◆ TASK STATEMENT: Scan the material below for the string "بندی". Report every line that has it.

◆ INPUT RECORDS:
——————————

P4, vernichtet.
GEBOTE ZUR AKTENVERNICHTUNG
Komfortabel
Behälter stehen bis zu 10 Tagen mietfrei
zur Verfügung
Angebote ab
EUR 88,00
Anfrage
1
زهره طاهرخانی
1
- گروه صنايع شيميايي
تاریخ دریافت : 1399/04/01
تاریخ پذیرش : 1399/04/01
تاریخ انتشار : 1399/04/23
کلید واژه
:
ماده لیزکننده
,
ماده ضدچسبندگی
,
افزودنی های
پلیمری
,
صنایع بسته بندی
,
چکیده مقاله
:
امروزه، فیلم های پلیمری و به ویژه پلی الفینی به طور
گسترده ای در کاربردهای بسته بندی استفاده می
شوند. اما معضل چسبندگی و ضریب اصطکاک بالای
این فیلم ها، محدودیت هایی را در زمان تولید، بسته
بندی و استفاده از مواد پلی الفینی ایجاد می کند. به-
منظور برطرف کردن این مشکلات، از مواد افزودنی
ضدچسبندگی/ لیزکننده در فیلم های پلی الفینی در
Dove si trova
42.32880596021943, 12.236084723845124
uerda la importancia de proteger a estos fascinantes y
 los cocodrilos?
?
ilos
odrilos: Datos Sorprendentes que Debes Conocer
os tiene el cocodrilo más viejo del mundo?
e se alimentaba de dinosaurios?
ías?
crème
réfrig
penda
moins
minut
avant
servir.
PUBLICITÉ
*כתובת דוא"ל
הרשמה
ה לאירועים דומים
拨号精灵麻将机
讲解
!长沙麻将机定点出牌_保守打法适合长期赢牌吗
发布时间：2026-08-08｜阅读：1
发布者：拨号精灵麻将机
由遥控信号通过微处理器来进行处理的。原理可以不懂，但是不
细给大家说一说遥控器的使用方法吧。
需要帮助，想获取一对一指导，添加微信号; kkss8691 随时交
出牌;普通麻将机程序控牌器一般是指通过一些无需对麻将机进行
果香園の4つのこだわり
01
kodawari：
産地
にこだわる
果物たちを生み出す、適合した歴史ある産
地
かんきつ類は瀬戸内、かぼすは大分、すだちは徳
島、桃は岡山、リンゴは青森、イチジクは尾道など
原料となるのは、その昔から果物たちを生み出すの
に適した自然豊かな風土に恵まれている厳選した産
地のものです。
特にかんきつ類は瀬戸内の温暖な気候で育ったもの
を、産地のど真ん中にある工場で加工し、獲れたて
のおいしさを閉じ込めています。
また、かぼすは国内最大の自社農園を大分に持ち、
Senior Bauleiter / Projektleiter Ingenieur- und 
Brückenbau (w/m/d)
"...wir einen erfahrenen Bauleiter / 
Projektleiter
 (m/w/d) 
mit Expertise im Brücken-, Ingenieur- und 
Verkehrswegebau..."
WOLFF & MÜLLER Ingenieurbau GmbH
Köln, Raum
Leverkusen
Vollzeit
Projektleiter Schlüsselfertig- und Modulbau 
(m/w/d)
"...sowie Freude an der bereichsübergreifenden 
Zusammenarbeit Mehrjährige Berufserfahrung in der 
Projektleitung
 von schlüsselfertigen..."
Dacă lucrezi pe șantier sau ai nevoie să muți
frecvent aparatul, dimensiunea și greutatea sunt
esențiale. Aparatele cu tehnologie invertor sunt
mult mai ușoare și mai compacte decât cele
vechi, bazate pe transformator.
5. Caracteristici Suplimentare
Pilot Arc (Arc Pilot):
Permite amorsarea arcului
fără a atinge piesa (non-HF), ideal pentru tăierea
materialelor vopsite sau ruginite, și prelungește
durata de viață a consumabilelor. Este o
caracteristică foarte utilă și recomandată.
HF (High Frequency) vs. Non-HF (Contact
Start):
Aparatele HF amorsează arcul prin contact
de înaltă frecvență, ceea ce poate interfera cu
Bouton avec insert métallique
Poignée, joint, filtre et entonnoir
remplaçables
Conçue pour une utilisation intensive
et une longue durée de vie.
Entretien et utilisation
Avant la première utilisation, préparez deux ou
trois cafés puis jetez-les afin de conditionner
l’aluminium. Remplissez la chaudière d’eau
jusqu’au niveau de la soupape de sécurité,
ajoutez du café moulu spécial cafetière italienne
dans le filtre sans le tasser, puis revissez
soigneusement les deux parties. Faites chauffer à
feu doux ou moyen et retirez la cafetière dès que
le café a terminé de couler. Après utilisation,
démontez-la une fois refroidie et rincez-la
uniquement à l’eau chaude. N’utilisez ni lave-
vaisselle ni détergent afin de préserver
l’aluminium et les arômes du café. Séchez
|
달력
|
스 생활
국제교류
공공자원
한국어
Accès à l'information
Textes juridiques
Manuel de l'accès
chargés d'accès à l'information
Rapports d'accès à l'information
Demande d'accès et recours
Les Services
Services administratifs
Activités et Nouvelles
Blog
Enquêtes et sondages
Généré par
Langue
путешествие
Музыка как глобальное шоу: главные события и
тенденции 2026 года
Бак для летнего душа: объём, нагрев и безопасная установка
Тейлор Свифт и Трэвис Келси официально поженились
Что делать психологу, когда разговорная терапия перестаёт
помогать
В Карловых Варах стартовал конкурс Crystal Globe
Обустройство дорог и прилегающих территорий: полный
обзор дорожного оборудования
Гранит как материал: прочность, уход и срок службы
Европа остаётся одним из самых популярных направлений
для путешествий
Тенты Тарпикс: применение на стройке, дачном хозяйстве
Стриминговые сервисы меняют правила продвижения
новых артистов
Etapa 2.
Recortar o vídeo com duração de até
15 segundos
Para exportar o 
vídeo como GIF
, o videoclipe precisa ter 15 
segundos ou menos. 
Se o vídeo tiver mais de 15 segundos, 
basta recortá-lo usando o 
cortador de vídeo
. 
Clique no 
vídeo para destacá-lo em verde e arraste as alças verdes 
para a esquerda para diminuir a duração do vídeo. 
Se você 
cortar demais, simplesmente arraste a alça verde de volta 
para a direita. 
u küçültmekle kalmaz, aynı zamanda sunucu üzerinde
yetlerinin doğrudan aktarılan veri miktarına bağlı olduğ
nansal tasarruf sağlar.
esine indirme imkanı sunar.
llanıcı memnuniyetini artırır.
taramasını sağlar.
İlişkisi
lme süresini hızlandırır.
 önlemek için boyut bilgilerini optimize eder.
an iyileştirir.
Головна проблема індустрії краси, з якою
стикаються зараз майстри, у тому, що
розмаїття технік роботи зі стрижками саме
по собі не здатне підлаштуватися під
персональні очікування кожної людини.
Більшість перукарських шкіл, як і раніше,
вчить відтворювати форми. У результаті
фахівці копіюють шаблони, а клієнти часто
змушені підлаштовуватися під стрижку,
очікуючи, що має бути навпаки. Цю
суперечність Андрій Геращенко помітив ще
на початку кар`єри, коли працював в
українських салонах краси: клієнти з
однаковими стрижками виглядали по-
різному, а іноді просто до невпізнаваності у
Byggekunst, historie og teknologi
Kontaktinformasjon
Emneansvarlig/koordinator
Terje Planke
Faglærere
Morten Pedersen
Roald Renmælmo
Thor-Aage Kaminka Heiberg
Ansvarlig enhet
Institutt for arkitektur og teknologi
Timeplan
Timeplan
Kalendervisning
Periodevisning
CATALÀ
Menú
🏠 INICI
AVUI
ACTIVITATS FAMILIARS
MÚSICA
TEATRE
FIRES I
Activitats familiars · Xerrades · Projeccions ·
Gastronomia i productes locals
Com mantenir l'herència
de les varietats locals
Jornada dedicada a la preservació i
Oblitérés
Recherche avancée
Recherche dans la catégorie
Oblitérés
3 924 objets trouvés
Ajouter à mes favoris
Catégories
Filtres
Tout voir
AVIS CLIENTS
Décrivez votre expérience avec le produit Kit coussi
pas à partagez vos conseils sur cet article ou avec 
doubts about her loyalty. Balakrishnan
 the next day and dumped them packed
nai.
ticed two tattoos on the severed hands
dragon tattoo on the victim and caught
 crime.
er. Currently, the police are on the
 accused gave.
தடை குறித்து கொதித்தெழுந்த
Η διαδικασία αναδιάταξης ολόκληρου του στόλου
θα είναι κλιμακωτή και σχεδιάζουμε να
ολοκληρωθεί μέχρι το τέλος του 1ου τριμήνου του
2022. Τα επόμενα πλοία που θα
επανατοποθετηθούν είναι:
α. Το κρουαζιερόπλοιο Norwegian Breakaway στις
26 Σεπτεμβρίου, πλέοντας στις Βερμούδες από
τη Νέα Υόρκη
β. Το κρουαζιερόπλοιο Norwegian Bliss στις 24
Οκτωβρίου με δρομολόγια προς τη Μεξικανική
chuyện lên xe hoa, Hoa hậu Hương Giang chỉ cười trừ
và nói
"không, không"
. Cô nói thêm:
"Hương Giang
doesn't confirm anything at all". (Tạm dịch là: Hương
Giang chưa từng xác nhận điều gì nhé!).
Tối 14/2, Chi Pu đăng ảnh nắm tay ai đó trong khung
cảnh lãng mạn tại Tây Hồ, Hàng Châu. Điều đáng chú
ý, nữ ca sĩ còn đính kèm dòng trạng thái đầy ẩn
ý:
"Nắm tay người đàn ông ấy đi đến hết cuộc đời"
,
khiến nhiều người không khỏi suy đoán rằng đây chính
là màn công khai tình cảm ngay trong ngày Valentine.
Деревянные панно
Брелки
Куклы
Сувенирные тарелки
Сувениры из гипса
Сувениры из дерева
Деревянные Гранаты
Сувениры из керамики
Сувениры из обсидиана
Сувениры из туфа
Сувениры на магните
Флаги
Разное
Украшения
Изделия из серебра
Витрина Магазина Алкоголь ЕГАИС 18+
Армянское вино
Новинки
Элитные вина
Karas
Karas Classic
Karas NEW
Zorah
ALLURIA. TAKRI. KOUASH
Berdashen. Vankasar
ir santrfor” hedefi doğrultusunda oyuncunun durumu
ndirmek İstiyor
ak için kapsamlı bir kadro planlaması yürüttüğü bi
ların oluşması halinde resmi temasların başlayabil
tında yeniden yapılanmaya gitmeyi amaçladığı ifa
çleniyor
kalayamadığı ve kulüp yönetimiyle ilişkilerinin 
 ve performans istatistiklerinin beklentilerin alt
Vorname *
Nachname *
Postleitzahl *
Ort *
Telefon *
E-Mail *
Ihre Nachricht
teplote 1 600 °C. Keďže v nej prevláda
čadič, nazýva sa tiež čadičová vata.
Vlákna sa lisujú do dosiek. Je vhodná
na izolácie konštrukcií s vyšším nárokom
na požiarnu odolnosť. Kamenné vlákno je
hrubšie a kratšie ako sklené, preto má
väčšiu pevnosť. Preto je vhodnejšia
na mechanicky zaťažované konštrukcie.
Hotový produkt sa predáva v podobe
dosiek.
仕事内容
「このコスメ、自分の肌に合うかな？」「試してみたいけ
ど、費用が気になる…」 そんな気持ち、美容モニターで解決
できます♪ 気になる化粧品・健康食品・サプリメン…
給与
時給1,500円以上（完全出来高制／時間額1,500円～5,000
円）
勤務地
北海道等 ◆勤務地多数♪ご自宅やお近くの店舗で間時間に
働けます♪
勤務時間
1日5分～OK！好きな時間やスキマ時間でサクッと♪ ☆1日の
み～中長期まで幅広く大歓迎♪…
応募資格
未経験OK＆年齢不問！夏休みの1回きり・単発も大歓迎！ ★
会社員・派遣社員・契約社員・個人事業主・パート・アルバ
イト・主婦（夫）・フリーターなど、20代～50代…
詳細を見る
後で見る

——————————

◆ ANSWER SPACE:
صنایع بسته بندی
گسترده ای در کاربردهای بسته بندی استفاده می
بندی و استفاده از مواد پلی الفینی ایجاد می کند. به-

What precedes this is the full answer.